Jakarta hosts several prestigious art and culture festivals, and exhibitions, such as the annual Jakarta International Film Festival (JiFFest), Jakarta International Java Jazz Festival, Jakarta Fashion Week, Jakarta Fashion & Food Festival (JFFF), Jakarta Fair, Indonesia Creative Products and Jakarta Arts and Crafts exhibition. Flona Jakarta is a flora-and-fauna exhibition, held annually in August at Lapangan Banteng Park, featuring flowers, plant nurseries, and pets. The Jakarta Fair is held annually from mid-June to mid-July to celebrate the anniversary of the city and is largely centred around a trade fair. However, this month-long fair also features entertainment, including arts and music performances by local musicians.

Several foreign art and culture centres are also established in Jakarta, and mainly serve to promote culture and language through learning centres, libraries, and art galleries. Among these foreign art and cultural centres are China Confucius Institute, Netherlands Erasmus Huis, UK British Council, France Centre Culturel Français, Germany Goethe-Institut, Japan Foundation, and the Jawaharlal Nehru Indian Cultural Centre.


The museums in Jakarta cluster around the Central Jakarta Merdeka Square area, Jakarta Old Town, and Taman Mini Indonesia Indah.

The Jakarta Old Town contains museums that are former institutional buildings of Colonial Batavia. Some of these museums are: Jakarta History Museum (former City Hall of Batavia), Wayang Museum (Puppet Museum) (former Church of Batavia), the Fine Art and Ceramic Museum (former Court House of Justice of Batavia), the Maritime Museum (former Sunda Kelapa warehouse), Bank Indonesia Museum (former Javasche Bank), and Bank Mandiri Museum (former Nederlandsche Handels Maatschappij).
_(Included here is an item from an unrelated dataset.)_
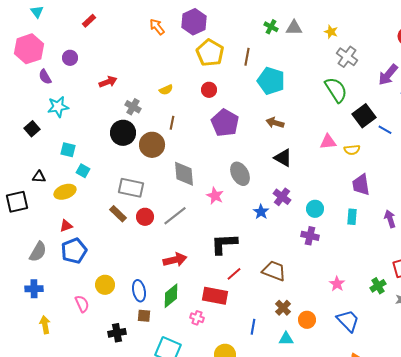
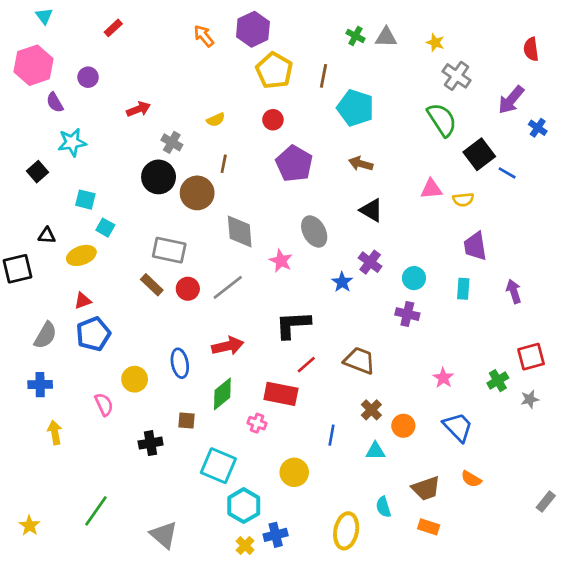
blue ellipse: (139, 291) -> (180, 363), moved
Several museums clustered in central Jakarta around the Merdeka Square area include: National Museum of Indonesia which also known as Gedung Gajah (the Elephant Building), Monumen Nasional (National Monument), Istiqlal Islamic Museum in Istiqlal Mosque, Jakarta, and Jakarta Cathedral Museum on the second floor of Jakarta Cathedral. Also in the central Jakarta area is the Taman Prasasti Museum (former cemetery of Batavia), and Textile Museum in Tanah Abang area.

The recreational area of Taman Mini Indonesia Indah in East Jakarta contains fourteen museums, such as Indonesia Museum, Purna Bhakti Pertiwi Museum, Asmat Museum, Bayt al-Qur'an Islamic Museum, Pusaka (heirloom) Museum, and other science-based museum such as Research & Technology Information Centre, Komodo Indonesian Fauna Museum, Insect Museum, Petrol and Gas Museum, plus the Transportation Museum. Other museums are Satria Mandala Military Museum, Museum Sumpah Pemuda, and Lubang Buaya (Crocodile Well).


Main article: Betawi cuisine
Gado-gado is a popular dish in Jakarta

The local cuisine of Jakarta is the Betawi cuisine, which reflects various foreign culinary traditions that have influenced the inhabitants of Jakarta for centuries. Betawi cuisine is heavily influenced by Malay-Chinese Peranakan cuisine, neighbouring Sundanese and Javanese cuisine, but also includes Indian, Arabic and European colonial influences. One of the most popular local dishes in Jakarta is Soto Betawi which is made from chunks of beef meat and offals in rich and spicy cow's milk or coconut milk broth. Other popular Betawi dishes includes soto kaki, nasi uduk, kerak telor (spicy omelette), nasi ulam, asinan, ketoprak, rujak and gado-gado Betawi (salad in peanut sauce).

Jakarta has a vast range of food available at hundreds of eating venues and foodcourts located all over the city, from modest street-side warung foodstalls and travelling vendors to high-end fine dining restaurants. Since Jakarta is regarded as the 'melting-pot' and a miniature version of Indonesia, many traditional foods from far-flung regions in Indonesia can be found in Jakarta. For example, traditional Padang restaurants and low-budget Warteg (Warung Tegal) foodstalls are ubiquitous in the capital. Other popular street foods include nasi goreng (fried rice), sate (skewered meats), pecel lele (fried catfish), bakso (meatballs), bakpau (Chinese bun) and siomay (fish dumplings).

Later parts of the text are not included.